Marco Bellocchio (83 ans) signe une œuvre cinématographique habitée et vertigineuse quant à l' histoire de son pays italien . Ici , la fin des Etats de la papauté de 1858 à 1873 est filmée de manière alchimique , précise et somptueusement inspirée. Par ailleurs, les intransigeances religieuses posent une problématique essentielle inhérente au genre humain par le biais d' un enfant juif enlevé par les catholiques mais qui choisit , adulte, de rester du côté de la papauté ...........
La qualité picturale des scènes se marie parfaitement avec les thèmes universaux traités avec nuance et lucidité.
Tout est magnifiquement filmé, avec minutie et profondeur symbolique et intime aussi !

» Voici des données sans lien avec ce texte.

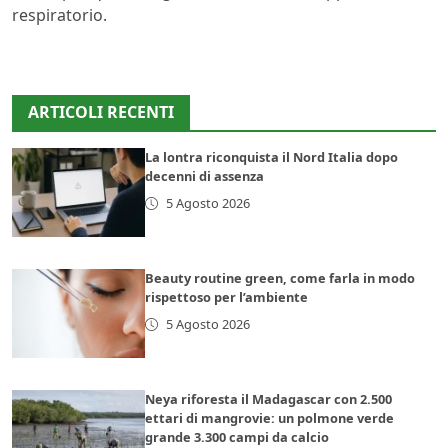
respiratorio.
ARTICOLI RECENTI
La lontra riconquista il Nord Italia dopo
decenni di assenza
5 Agosto 2026
Beauty routine green, come farla in modo
rispettoso per l’ambiente
5 Agosto 2026
Neya riforesta il Madagascar con 2.500
ettari di mangrovie: un polmone verde
grande 3.300 campi da calcio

L'histoire vraie d'Edgardo Mortara, un enfant juif de Bologne, baptisé en cachette par sa servante. A l'âge de 6 ans, il est enlevé par les autorités pontificales, qui le considèrent comme catholique et le font éduquer selon leur doctrine. Il aurait été facile de sombrer dans l'académisme, ou dans le pamphlet facile anti-religieux. Heureusement ce n'est pas du tout le cas. Marco Bellocchio traite son sujet avec subtilité... et pessimisme. Peu de gens sont vraiment reluisants dans ce récit, si ce n'est peut-être les parents désespérés du jeune garçon. La communauté juive voit dans cette histoire l'occasion de servir ses intérêts (ou tout au moins de ne pas les dégrader davantage). Les royalistes l'exploitent pour faire renverser l'autorité du pape. Tandis que celui-ci se terre dans sa position religieuse et prétendûment sacrée pour ne pas voir la réalité en face. Même le pauvre Edgardo est présenté en nuances. Balancé entre sa volonté de suivre avec zèle la démarche qu'on lui impose pour en sortir au plus vite, et ses tentatives de garder ses origines juives. Mais il deviendra finalement presque secondaire, dans un récit qui privilégie la géopolitique. Ce qui n'est pas pour me déplaire, d'autant que les thématiques sont passionnantes. A ce niveau, Marco Bellocchio et Paolo Pierobon ont du s'amuser à représenter Pie IX de cette manière ! Un pape conservateur, peu à peu isolé, en proie à des cauchemars et du déni. Je reprocherai quelques fonds verts et plans numériques voyants qui visent à reconstituer les Bologne et Rome du 19ème siècle. Mais c'est du pinaillage, globalement les décors sont réussis, et la mise en scène sombre fonctionne bien. Notamment avec cette BO assez intense. Un drame fort.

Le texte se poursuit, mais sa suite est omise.